# Led + Camera = Compass ( home experiment ) DISCOVERY



## tesla2 (Dec 10, 2012)

My name is Maciej I not represent any company 
I'm not spammer - 

I wait for Canon company ( I need support engineer and tool ) I started in October 

first 24 h test ( 6 oclock ,12:00 ,18:00, 24o)

first I made Earth's speed around sun 30 km/s ( 2.5 miles / sec ) = 30 000 000 mm /s 

led move with Earth but light signal that "WAS SENT ! WAS ! " Not move with Earth around Sun 

( light has zero mass or small mass )

Luminous Intensity is different when You make picture 30 km/s 
compare to 220 km/s - Earth and Sun around galactica center 

( the same led - the same energy but not the same distance in the same time )

dark filtre is very important 


I would like to start cooperate with Canon ( my first picture I made Nikon 5000  but I'm open for better 
test with Canon  

On page I also show link to up sky automotive light system ( patent link ) 

( I also want to test my own new laser 
system - we will be able use up sky signal in day ) 

all info about my discovery ( and why I call it discovery ) 

http://tesla2.blogspot.com/


----------



## Mt Spokane Photography (Dec 10, 2012)

Its not clear why you are posting this, or what you want Canon to do. 

Its clear that you are a innovative thinker, and thats good, you refer to patents, but give no patent numbers. 
Lasers have been used to determine aircraft speeds since the 1980's, for example, but its much less expensive and more accurate now to use GPS. How would your method work better and cost less than a GPS Unit, which not only gives speed, but position, direction, and altitude for a very low cost.


----------



## tesla2 (Dec 11, 2012)

Sir laser was use many years before
but if You like learn please please read below ( I call this discovery below explain You why ) 

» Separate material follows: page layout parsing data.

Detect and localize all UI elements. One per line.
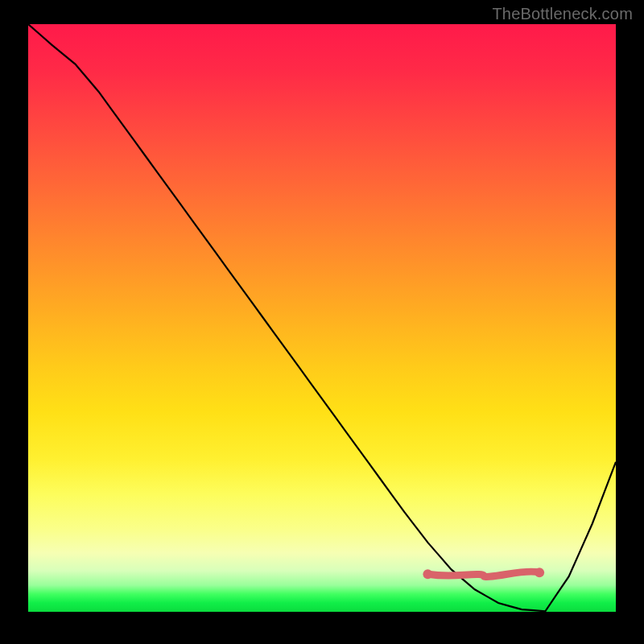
chart-plot-area — [28, 24, 616, 612]
optimal-range-marker — [427, 572, 539, 576]
marker-dot — [535, 568, 544, 577]
chart-svg — [28, 24, 616, 612]
watermark-text: TheBottleneck.com — [492, 5, 633, 23]
bottleneck-curve — [28, 24, 616, 611]
marker-dot — [423, 569, 432, 579]
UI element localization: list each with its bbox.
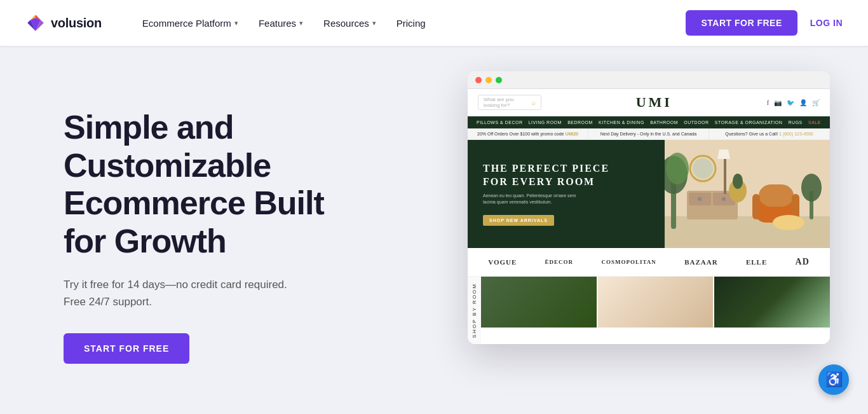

Why my GPS is cheaper ( I no need Nasa and GPS satelittes ) !!! My camera not cooporate with outside objecsts (how much cheaper I dont know) When You measure Earth Velocity 
You always will be sure Your position ( the same vector but not the same position = different brightness special and only one ) Traditional GPS not work underground my without problem Underground You can measure Earth Velocity and Your own angle to velocity ) 

Why I want contact with canon or nikon ?
( they not have submit idea on web so I try forum !) 

this what I done = new algoritms for measure where is Target ,
power of light - 
I explain new mistake reason any instruments ( not only optica ) 

please read below and learn if You like know what I done and why I done ?

all books have below words ( main rules for physics ) ( below stars book's word after stars my own ) 

*********************************************************************************
" Galileo postulated his relativity hypothesis:

any two observers moving at constant speed and direction with respect to one another will obtain the same results for all mechanical experiments

(it is understood that the apparatuses they use for these experiments move with them).

In pursuing these ideas Galileo used the scientific method (Sec. 1.2.1): he derived consequences of this hypothesis and determined whether they agree with the predictions.

This idea has a very important consequence: velocity is not absolute. This means that velocity can only be measured in reference to some object(s), and that the result of this measurment changes if we decide to measure the velocity with respect to a diferent refernce point(s). Imagine an observer traveling inside a windowless spaceship moving away from the sun at constant velocity. Galileo asserted that there are no mechanical experiments that can be made inside the rocket that will tell the occupants that the rocket is moving . The question ``are we moving'' has no meaning unless we specify a reference frame (``are we moving with respect to that star'' is meaningful). This fact, formulated in the 1600's remains very true today and is one of the cornerstones of Einstein's theories of relativity."
**************************************************
MAROSZ DISCOVERY my words 

please read what I done on my blog 

http://tesla2.blogspot.com/

after this please read below and think where is true !!! 

EARTH = SPACESHIP 
We always travel in Universe 220 km/s ! and 30 km/s 
Our rocket is very big and heavy has windows - we can see stars - We have a lot of space inside this is reason why we not feel like in ROCKET 

What is Our velocity in Universe ?

" My train move or my station move? " 
Can we use only outside stars ? 

We move or stars move ?

MAROSZ IDEA : We can create small but own star
( One laser beam can be Internal star ? Why not , we knew power of light , main direction of light and move, Luminous Intensity ) 

GALILEO , EINSTEIN , MACH , NEWTON - IMPOSSIBLE !!!!

MAROSZ - I done this 08/09 of October 2012 ( everyone can repeat !!!) it is EASY


----------